Description of the task> Word for word, copy out every line of the records, omitting each picture.

[[ Material for the task, beginning ]]

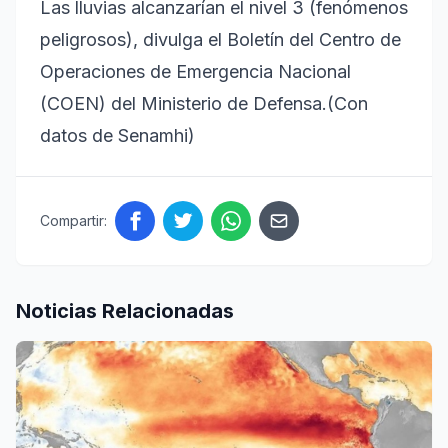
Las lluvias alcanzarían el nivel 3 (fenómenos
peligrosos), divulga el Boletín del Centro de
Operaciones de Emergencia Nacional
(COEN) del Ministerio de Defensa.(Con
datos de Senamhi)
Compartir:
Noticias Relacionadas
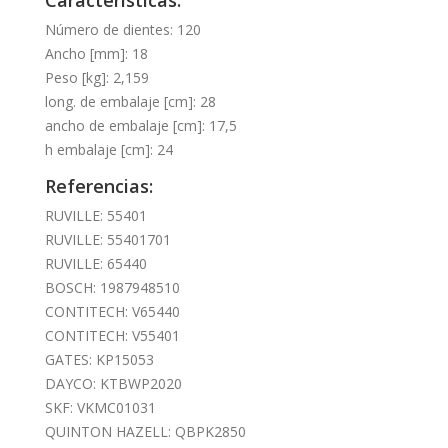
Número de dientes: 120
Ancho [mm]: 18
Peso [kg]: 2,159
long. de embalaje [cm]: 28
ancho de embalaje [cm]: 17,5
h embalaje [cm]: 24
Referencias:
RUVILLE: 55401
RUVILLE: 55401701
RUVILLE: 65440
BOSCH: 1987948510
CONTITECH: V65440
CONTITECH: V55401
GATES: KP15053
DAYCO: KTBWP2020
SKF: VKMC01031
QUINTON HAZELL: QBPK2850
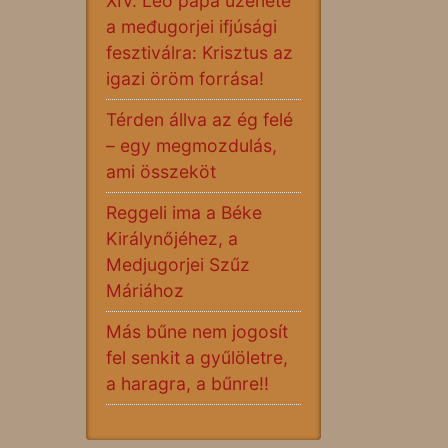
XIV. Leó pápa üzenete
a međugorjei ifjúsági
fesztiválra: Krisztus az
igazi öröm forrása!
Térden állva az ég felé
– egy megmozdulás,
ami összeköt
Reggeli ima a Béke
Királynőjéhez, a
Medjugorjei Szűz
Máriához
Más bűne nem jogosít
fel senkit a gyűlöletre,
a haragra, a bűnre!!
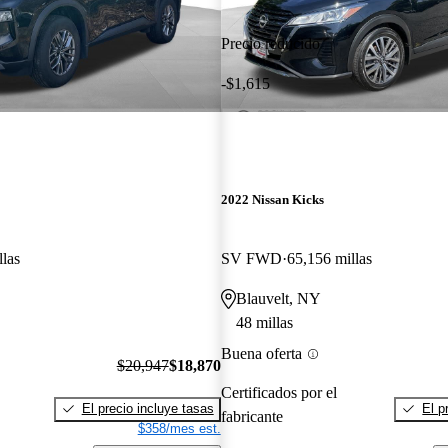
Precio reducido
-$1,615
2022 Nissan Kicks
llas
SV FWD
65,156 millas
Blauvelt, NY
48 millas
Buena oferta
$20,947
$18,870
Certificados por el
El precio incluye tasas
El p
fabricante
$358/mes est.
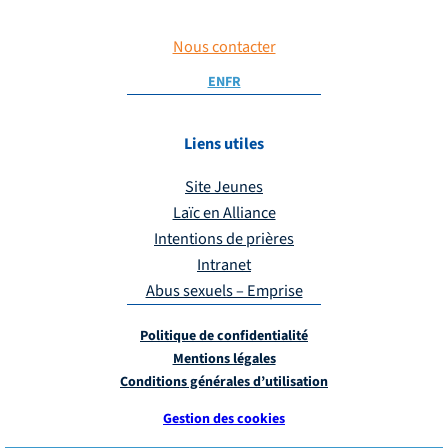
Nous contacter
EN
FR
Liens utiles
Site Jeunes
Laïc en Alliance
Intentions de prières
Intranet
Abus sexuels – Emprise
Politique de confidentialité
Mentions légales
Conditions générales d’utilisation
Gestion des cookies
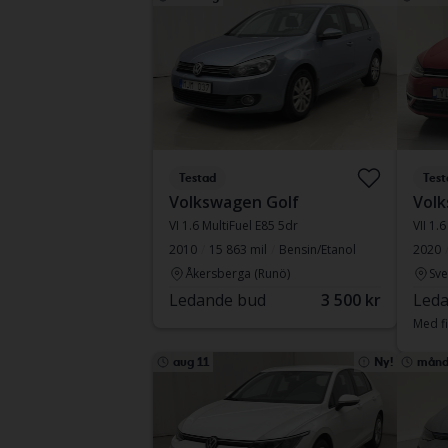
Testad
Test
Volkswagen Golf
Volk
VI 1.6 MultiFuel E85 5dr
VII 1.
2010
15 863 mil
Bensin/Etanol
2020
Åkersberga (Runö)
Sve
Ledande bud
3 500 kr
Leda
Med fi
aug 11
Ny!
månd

[[ Material for the task, end ]]

Your response>
Las lluvias alcanzarían el nivel 3 (fenómenos
peligrosos), divulga el Boletín del Centro de
Operaciones de Emergencia Nacional
(COEN) del Ministerio de Defensa.(Con
datos de Senamhi)
Compartir:
Noticias Relacionadas
Número de dientes: 120
Ancho [mm]: 18
Peso [kg]: 2,159
long. de embalaje [cm]: 28
ancho de embalaje [cm]: 17,5
h embalaje [cm]: 24
Referencias:
RUVILLE: 55401
RUVILLE: 55401701
RUVILLE: 65440
BOSCH: 1987948510
CONTITECH: V65440
CONTITECH: V55401
GATES: KP15053
DAYCO: KTBWP2020
SKF: VKMC01031
QUINTON HAZELL: QBPK2850
XIV. Leó pápa üzenete
a međugorjei ifjúsági
fesztiválra: Krisztus az
igazi öröm forrása!
Térden állva az ég felé
– egy megmozdulás,
ami összeköt
Reggeli ima a Béke
Királynőjéhez, a
Medjugorjei Szűz
Máriához
Más bűne nem jogosít
fel senkit a gyűlöletre,
a haragra, a bűnre!!
Precio reducido
-$1,615
2022 Nissan Kicks
llas
SV FWD
65,156 millas
Blauvelt, NY
48 millas
Buena oferta
$20,947
$18,870
Certificados por el
El precio incluye tasas
El p
fabricante
$358/mes est.
Nous contacter
EN
FR
Liens utiles
Site Jeunes
Laïc en Alliance
Intentions de prières
Intranet
Abus sexuels – Emprise
Politique de confidentialité
Mentions légales
Conditions générales d’utilisation
Gestion des cookies
Testad
Test
Volkswagen Golf
Volk
VI 1.6 MultiFuel E85 5dr
VII 1.
2010
15 863 mil
Bensin/Etanol
2020
Åkersberga (Runö)
Sve
Ledande bud
3 500 kr
Leda
Med fi
aug 11
Ny!
månd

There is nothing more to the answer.